[cryptography] [ramble] [tldr] Layered security where encryption is used?

Ben Lincoln F70C92E3 at beneaththewaves.net
Sun Jul 21 16:34:00 EDT 2013


Hi everyone.

This is very possibly a newb question (or series of questions), and if 
so I apologize in advance. I scoured everywhere I could think of for the 
last couple of days trying to find information on this and came up 
empty, but maybe I just didn't know the right terms to search for.

--- Background ---

I was reverse-engineering a system recently and came across an issue 
that I know from experience and training is pretty widespread when 
developers without a strong cryptography background use cryptography 
without thinking things through: although strong cryptography (AES) was 
used, and the key was stored securely, the system itself unintentionally 
provided a means for an attacker to decrypt arbitrary data without ever 
knowing the key. I have a set of recommendations in mind for how to 
avoid this type of vulnerability, but I'd like to sanity-check them with 
people who actually do have a cryptography background.

What I'm hoping to avoid is being the security guy who makes a 
recommendation for improving something, but unintentionally introduces a 
different vulnerability as a result. I have gotten pretty good at 
exploiting commonly-made mistakes in software that uses cryptography, 
but I am not a cryptography expert, or even cryptography adept.

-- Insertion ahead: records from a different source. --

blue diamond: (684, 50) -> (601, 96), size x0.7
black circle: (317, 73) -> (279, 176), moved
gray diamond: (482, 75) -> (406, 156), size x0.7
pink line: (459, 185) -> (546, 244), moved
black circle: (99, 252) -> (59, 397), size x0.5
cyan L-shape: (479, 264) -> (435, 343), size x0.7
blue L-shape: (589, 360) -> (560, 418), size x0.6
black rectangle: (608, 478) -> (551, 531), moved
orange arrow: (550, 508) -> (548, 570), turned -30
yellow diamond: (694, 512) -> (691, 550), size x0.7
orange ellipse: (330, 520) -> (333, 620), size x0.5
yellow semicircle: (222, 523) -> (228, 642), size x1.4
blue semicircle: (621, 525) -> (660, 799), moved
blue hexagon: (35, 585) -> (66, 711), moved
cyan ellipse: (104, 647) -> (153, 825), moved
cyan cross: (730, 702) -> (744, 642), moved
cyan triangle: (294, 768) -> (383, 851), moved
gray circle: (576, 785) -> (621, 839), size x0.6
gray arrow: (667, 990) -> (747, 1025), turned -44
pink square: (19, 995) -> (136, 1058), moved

The system in question uses a fairly common mechanism where the state of 
certain non-sensitive variables is maintained on the client by means of 
encrypted data which the client doesn't have the key to decrypt. The 
only reason for the encryption is to prevent the client from tampering 
with the data. This allows multiple different load-balanced nodes on the 
back-end to respond to requests from the same client without having to 
sync their state. Think of ASP.NET's ViewState, except that here the 
variables are broken out into individual components instead of there 
being one giant encrypted blob that contains all of the data.

Like many systems that use this model, there is a flaw that would 
(probably?) be trivial in the absence of other factors: some of those 
non-sensitive values are displayed back to the user after being 
decrypted. In other words, as I mentioned above, the system includes the 
unintentional ability for users to decrypt arbitrary data, as long as 
that data was encrypted using the same key as the data it actually expects.

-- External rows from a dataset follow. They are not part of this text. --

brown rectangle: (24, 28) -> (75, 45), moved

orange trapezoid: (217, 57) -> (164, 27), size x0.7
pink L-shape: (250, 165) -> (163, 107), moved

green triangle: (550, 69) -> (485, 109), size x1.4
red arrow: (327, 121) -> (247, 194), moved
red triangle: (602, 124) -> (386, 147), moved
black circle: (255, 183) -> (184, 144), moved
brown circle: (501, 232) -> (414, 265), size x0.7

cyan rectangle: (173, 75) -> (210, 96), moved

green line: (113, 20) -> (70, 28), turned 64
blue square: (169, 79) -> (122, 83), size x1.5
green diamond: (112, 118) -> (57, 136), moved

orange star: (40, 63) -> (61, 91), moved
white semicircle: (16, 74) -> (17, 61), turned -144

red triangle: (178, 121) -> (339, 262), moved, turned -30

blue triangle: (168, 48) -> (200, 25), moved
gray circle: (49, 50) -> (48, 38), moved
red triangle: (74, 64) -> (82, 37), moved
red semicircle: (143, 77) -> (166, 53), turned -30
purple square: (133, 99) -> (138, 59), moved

Unfortunately, there is other - sensitive - data in the system which is 
also encrypted using the same key. It's data that must be stored in a 
reversibly-encrypted format, but which end users should not be able to 
retrieve. For the sake of argument, let's say it's the password for a 
service account that the system uses to execute batch jobs, or a stored 
credit card number used to make purchases by a customer. In both cases, 
the system needs the ability to obtain the original value, but end users 
do not - they just refer to the value abstractly, such as "use this 
service account to execute this task", or "I want to make a purchase 
using the card whose number ends in 1234". I am using examples from 
other systems that I've looked at in the past here as opposed to the 
current one, so please don't get stuck on those two specific cases. 
Assume that there is a requirement that the system be able to decrypt 
the data, but that it should not be accessible to end users after it's 
originally entered.

The combination of those two aspects of the system means that if a user 
can obtain the encrypted version of the second type of data, they can 
feed it into their cookie, and the system will happily display to them 
the decrypted value, because it doesn't know any better and because the 
same key is used for both types of data.

Now, normally users can't actually obtain this sensitive data, even in 
encrypted format - there are OS- and database-level permissions that are 
supposed to prevent that - but over time, people have a tendency to 
forget why certain things were configured the way they were, someone 
makes a configuration change, and people who shouldn't be able to get to 
the encrypted data are suddenly able to.

--- Proposal/Question ---

Of course, one of my main recommendations is going to be "don't use the 
same key for multiple types of data!!", but because my background is in 
systems engineering, one of my interests is building redundant safety 
features into a system design so that any one failure or human error 
won't completely compromise the system.

Part 1 of my proposal is that encrypted values should be wrapped in some 
kind of metadata to identify their type, as well as delimit where the 
plaintext value starts and ends (to help prevent someone from using 
block-shuffling in a way that involves changing the length of the 
desired plaintext, if someone makes a mistake and uses ECB mode instead 
of CBC). Some really basic examples of the plaintext might be:

<password>12345? That's the same combination as on my luggage!</password>
versus
<customThemeName>Autumn</customThemeName>

...or...

[value&&type::password&&length::52]12345? That's the same combination as 
on my luggage![/value]
versus
[value&&type::customThemeName&&length::6]Autumn[/value]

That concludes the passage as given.